I recently had to check code from some of my students at the university as I suspected plagiarism. I discovered JPlag which works like a charm and generates nice reports
How do you deal with disputes? One's code is flagged even if the student in question didn't actually cheat. What then? Do you trust tools over the students' word?
In addition, do things like stack overflow and using LLM-generated code count as cheating? Because that is horrible in and of itself, though a separate concern.
The output of plagiarism tools should only serve as a hint to look at a pair of solutions more closely. All judgement should be derived entirely from similarities between solutions and not some artificial similarity score computed by some program.
Unfortunately, this is not really what happens in my experience. The output of plagiarism tools is taken as fact (especially at high school levels). Without extraordinary evidence of the tool being incorrect, students have no recourse, even if they could sit and explain the thought process behind every word/line of code/whatever.
Well, in this case I noticed the same code copied while grading a project. I used then JPlag to run an automatic check in all the submissions for all the projects. It found many instances where a couple of students did a copy-paste with same variable names, comments, etc. It was quite obvious if you look in detail, and JPlag helped us spot it in multiple files easily.
An archival video of all coding sessions (locally, hosted by the student), starting with a visible outline of pseudo-code and ending with debugging should be sufficient.
In case of a false positive from a faulty detector this is extraordinary evidence.
We had a professor require us to use git as a timestamped log of our progress. Of course you could fake it but stealing work and basically redoing it piece by piece with fake timestamps is a lot of work for cheaters.
You might be surprised. Many students who use ChatGPT for assignments end up turning in code identical (or nearly identical) to other students who use ChatGPT.
Different in an exact string match but code that is copied and pasted from ChatGPT has a lot of similarities in the way that it is (over) commented. I've seen a lot of Python where the student who "authored" it cannot tell me how a method works or why it was implemented despite having the comments prefixed to every line in the file.
From my experience using ChatGPT, It usually remove most of my already written comments when I ask questions about code I wrote myself. It usually give you outline comments. So unless you are supporter of the self documented code idea, I don't think ChatGPT over comments.
It's obviously down to taste, but what I've seen over and over is a comment per line which to me is excessive outside it being requested of absolute beginners.

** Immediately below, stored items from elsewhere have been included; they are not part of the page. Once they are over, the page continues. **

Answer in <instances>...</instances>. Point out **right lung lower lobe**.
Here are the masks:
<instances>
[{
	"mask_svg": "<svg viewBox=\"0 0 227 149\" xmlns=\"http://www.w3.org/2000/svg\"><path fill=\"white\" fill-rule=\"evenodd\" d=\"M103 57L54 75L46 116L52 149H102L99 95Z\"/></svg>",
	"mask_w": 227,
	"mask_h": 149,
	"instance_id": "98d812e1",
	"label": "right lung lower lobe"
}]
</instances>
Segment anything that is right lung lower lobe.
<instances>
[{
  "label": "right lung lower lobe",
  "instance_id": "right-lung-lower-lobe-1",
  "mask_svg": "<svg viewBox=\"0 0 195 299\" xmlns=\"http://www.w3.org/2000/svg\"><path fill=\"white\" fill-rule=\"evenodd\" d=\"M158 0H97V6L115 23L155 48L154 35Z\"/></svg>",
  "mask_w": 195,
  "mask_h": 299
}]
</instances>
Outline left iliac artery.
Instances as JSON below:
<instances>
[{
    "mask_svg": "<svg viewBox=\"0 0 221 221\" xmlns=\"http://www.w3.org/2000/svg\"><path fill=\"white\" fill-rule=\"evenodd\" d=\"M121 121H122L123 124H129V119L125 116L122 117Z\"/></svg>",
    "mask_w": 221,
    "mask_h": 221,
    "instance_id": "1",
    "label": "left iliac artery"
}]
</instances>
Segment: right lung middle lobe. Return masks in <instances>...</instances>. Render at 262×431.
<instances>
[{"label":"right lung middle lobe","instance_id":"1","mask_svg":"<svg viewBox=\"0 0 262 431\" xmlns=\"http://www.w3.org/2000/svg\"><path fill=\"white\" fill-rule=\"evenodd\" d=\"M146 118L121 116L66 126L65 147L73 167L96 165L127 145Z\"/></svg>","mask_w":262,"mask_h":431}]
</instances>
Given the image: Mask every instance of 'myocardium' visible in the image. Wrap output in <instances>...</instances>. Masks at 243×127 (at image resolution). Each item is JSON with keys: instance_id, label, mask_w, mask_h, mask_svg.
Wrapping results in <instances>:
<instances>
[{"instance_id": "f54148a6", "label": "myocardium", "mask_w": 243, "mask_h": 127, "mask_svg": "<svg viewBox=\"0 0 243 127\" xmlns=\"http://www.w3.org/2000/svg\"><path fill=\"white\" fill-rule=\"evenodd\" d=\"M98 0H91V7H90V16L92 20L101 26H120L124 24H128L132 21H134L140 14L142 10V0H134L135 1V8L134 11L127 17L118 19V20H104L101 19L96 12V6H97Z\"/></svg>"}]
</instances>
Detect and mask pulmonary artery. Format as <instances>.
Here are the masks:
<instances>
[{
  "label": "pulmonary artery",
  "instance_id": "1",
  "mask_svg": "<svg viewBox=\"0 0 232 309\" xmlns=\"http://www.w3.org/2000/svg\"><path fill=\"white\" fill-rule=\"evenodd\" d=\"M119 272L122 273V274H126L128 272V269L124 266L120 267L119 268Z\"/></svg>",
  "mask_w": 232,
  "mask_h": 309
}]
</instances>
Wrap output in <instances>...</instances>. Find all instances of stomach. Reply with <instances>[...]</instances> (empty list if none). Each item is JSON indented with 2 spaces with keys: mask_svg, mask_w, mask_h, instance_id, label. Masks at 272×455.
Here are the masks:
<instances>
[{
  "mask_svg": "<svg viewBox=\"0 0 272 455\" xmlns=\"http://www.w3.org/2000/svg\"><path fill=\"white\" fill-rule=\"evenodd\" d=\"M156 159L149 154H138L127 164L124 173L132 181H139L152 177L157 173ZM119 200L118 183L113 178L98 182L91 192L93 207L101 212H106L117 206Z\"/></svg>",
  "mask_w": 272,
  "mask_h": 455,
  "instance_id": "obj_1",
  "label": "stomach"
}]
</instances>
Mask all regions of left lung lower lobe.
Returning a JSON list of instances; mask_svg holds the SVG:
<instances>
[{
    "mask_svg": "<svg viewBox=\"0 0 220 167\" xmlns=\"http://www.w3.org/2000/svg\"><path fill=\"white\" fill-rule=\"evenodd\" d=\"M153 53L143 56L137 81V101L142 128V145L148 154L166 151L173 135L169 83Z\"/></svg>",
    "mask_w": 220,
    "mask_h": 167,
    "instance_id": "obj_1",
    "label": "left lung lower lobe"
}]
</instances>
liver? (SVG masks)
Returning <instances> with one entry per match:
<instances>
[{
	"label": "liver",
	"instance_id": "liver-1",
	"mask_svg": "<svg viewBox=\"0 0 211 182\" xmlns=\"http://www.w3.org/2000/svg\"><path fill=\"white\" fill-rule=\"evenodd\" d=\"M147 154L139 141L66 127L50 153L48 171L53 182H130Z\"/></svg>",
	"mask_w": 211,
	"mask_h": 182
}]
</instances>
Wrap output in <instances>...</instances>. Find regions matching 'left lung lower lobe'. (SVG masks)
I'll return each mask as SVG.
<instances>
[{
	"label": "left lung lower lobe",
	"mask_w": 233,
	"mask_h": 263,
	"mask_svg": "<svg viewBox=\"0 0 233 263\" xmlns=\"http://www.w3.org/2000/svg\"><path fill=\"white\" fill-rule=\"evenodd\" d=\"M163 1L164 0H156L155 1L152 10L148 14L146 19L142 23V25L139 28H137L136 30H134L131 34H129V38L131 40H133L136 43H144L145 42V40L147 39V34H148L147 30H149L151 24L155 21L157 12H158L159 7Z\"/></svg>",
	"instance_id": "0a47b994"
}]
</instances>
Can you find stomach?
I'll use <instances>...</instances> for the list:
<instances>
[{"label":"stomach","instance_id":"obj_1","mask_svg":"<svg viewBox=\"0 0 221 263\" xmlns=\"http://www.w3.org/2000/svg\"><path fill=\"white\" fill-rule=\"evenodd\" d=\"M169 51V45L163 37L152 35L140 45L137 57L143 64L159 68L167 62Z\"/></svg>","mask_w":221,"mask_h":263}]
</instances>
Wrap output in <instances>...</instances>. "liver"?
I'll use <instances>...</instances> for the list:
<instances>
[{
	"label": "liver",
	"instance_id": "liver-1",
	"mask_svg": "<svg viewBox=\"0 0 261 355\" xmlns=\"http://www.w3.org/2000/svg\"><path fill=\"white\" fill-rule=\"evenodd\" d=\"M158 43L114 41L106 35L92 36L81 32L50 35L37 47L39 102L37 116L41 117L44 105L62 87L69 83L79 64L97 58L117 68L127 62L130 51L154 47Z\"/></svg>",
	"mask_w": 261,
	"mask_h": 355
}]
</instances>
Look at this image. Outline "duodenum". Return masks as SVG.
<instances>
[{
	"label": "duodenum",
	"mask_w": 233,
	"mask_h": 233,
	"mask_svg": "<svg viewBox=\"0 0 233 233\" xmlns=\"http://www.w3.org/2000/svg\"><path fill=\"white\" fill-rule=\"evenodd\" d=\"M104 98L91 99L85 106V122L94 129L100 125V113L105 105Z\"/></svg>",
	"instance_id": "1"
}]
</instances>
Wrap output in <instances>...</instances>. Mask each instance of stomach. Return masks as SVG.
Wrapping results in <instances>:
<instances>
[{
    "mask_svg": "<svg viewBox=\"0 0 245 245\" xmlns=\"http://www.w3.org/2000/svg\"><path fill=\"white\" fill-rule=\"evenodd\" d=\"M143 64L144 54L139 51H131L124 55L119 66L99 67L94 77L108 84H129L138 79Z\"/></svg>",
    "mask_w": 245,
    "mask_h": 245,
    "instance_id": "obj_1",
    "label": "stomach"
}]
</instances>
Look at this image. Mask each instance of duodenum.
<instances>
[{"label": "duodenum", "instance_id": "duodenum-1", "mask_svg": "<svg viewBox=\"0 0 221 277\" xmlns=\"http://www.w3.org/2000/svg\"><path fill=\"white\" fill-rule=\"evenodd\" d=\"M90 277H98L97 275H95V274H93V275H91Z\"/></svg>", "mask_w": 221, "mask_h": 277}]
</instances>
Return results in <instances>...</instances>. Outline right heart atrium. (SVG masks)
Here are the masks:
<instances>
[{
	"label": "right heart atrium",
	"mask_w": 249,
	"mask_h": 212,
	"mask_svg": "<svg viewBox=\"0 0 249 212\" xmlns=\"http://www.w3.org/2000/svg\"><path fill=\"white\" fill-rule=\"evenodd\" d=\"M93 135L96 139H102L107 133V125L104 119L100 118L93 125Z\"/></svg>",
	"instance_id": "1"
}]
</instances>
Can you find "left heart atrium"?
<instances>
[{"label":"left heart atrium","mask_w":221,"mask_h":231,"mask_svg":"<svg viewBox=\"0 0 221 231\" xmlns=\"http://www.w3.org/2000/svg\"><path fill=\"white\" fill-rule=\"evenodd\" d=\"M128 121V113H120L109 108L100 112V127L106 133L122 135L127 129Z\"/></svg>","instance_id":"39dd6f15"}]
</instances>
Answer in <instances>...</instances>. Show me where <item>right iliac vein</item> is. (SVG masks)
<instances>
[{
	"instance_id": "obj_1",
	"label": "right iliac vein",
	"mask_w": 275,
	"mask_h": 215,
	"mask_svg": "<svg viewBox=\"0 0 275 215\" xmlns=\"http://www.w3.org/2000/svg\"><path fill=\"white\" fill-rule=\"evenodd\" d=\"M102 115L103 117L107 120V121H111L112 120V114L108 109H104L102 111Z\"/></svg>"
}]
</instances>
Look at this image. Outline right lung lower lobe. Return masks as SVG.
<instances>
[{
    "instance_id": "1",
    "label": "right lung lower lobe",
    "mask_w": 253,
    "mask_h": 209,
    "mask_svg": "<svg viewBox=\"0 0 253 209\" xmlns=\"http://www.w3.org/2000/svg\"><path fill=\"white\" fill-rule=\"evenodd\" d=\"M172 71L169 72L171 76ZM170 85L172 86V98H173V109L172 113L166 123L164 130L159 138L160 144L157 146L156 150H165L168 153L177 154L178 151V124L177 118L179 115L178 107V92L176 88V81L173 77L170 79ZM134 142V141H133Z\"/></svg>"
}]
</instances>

That happens and also the model can't decide if it wants the comment on the line before the code or if everything should be appended to the line itself so when I see both styles within a single project it's another signal. People generally have a style that they stick with.
yeah but the prompt itself generally adds sufficient randomness to avoid the same verbatim answer each time.
as an example just go ask it to write any sufficiently average function. use different names and phrases for what the function should do; you'll generally get a different flavor of answer each time, even if the functions all output the same thing.
sometimes the prompt even forces the thing to output the most naive implementation possible due to the ordering or perceived priority of things within the requesting prompt.
it's fun to use as a tool to nudge it into what you want once you get the hang of the preconceptions it falls into.
MOSS seems to be pretty good finding multiple people using LLM-generated code and flagging them as copies of each other. I imagine it would also be a good idea to throw the assignment text into the few most popular LLMs and feed that in as well, but I don't know of anyone who has tried this.